19. A Bounty of Bottles
Finding the bottle that’s the perfect fit for your baby can take time. While it’s great to have at least one good bottle waiting for the baby, you might want to hold off on stocking up on one design until you can confirm what works with your baby.
20. Swaddling Blankets
There’s no guarantee that your baby will like one type of swaddling blanket. Don’t stock up on one style until you can try out different options with your baby.
While adding baby books to registries has become trendy in recent years, the truth is that people will give you baby books even if you don’t register for them. You will have plenty of time to accumulate books along the parenthood journey! Save the space on your registry for things baby really needs during those first few months instead.
22. Monogrammed Items
While you may want to personalize baby items for your little bundle, parents have to take the long view when it comes to reusing items for siblings down the road!
23. Diaper Stackers
While the concept of having a diaper stacker attached to your changing table may seem convenient, the reality is that no parent has used these past the first week of parenthood. It’s challenging to reach in to grab a diaper during a chaotic diaper change! Diapers are best kept in a drawer or open-topped container for quick grabs!
24. Bundles of Bath Toys
While a rubber duck is cute, newborns don’t really benefit from bath toys.

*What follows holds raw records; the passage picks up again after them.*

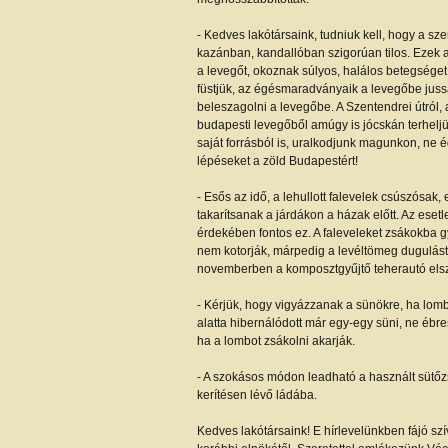
- Kedves lakótársaink, tudniuk kell, hogy a sze
kazánban, kandallóban szigorúan tilos. Ezek
a levegőt, okoznak súlyos, halálos betegséget
füstjük, az égésmaradványaik a levegőbe jussa
beleszagolni a levegőbe. A Szentendrei útról,
budapesti levegőből amúgy is jócskán terheljü
saját forrásból is, uralkodjunk magunkon, ne 
lépéseket a zöld Budapestért!
- Esős az idő, a lehullott falevelek csúszósak, 
takarítsanak a járdákon a házak előtt. Az eset
érdekében fontos ez. A faleveleket zsákokba g
nem kotorják, márpedig a levéltömeg dugulást
novemberben a komposztgyűjtő teherautó elszá
- Kérjük, hogy vigyázzanak a sünökre, ha lomb
alatta hibernálódott már egy-egy süni, ne ébre
ha a lombot zsákolni akarják.
- A szokásos módon leadható a használt sütőzs
kerítésen lévő ládába.
Kedves lakótársaink! E hírlevelünkben fájó szí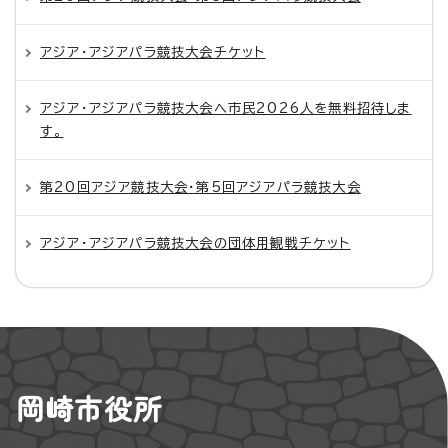
アジア・アジアパラ競技大会チケット
アジア・アジアパラ競技大会へ市民2026人を無料招待しま
す。
第20回アジア競技大会・第5回アジアパラ競技大会
アジア・アジアパラ競技大会の団体用観戦チケット
岡崎市役所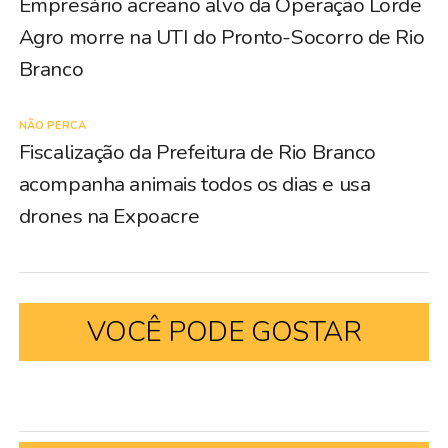
Empresário acreano alvo da Operação Lorde
Agro morre na UTI do Pronto-Socorro de Rio
Branco
NÃO PERCA
Fiscalização da Prefeitura de Rio Branco
acompanha animais todos os dias e usa
drones na Expoacre
VOCÊ PODE GOSTAR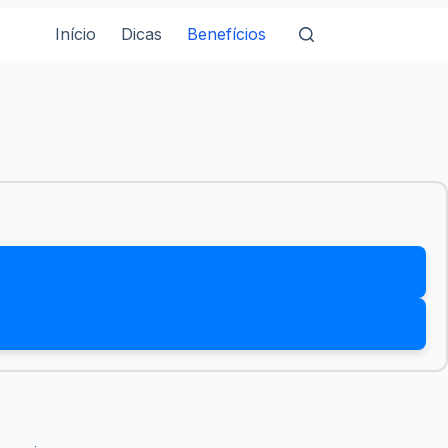
Início
Dicas
Benefícios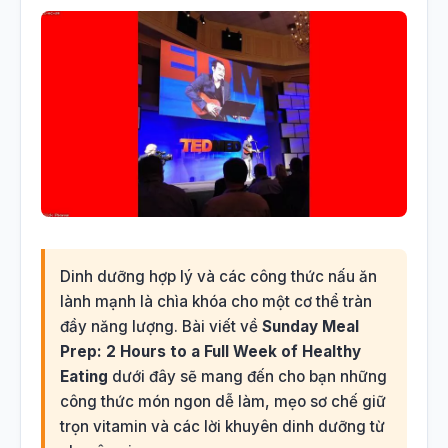
Dinh dưỡng hợp lý và các công thức nấu ăn
lành mạnh là chìa khóa cho một cơ thể tràn
đầy năng lượng. Bài viết về
Sunday Meal
Prep: 2 Hours to a Full Week of Healthy
Eating
dưới đây sẽ mang đến cho bạn những
công thức món ngon dễ làm, mẹo sơ chế giữ
trọn vitamin và các lời khuyên dinh dưỡng từ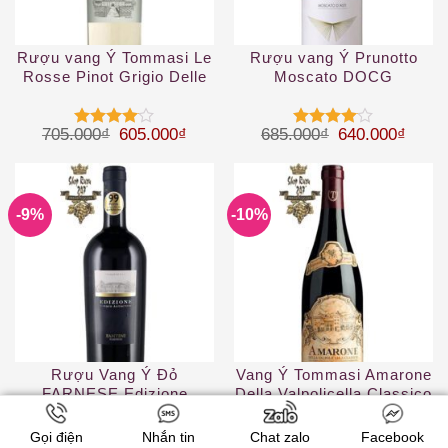
Rượu vang Ý Tommasi Le
Rượu vang Ý Prunotto
Rosse Pinot Grigio Delle
Moscato DOCG
Venezie IGT
Giá gốc là: 705.000₫.
Giá hiện tại là: 605.000₫.
Giá gốc là: 68
Giá hi
705.000
₫
605.000
₫
685.000
₫
640.000
₫
Được
Được
xếp hạng
xếp hạng
4
5 sao
4
5 sao
-9%
-10%
Rượu Vang Ý Đỏ
Vang Ý Tommasi Amarone
FARNESE Edizione
Della Valpolicella Classico
Cinque Autoctoni
DOCG
Gọi điện
Nhắn tin
Chat zalo
Facebook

They often do little more than collect moisture in your bathroom.
25. Baby Walkers
While you may think that a baby walker is the best way to give your baby a leg up on development, the American Academy of Pediatrics actually warns against baby walkers because they can lead to trips, falls, and injuries. What’s more, baby walkers may actually delay walking!
Friends and family may kindly offer used items for the baby. Unfortunately, things like product recalls and changing safety guidelines make taking hand-me-down baby items tricky. For example, car seats should always be new because they have expiration dates. While most car seats are considered suitable for six to 10 years, each manufacturer has its own guidelines. In addition, a car seat that has been in any type of accident is considered unusable.
What Are The Essential Items For Your Baby Registry?
It’s clear what not to put on a baby registry once you know what’s behind the hype and misinformation. However, there are plenty of tried-and-true baby essentials that new parents should add to their registries. Here’s a look at what you really need on your baby registry:
- A new, unused infant car seat
- A stroller
- A high chair
- Baby-safe shampoo
- Soft towels
- A baby monitor
- A faucet cover for your tub
- A baby tub
- A changing table
- A “pack and play”
- Diaper pail
- Nursing pillow
- A bottle-drying rack
- Bottle brushes
- Baby nail trimmers
- Activity mat
What Not To Put On A Baby Registry: To Sum It Up
Removing the 25 items for what not to put on a baby registry will free up plenty of space for the new-parent essentials. That means you’ll spend less time and money “filling in the gaps” of your registry after your shower! Of course, nobody can blame parents for padding their registries with some cute outfits and rattles that will get “oohs and ahhs” when the wrapping paper comes off at the baby shower!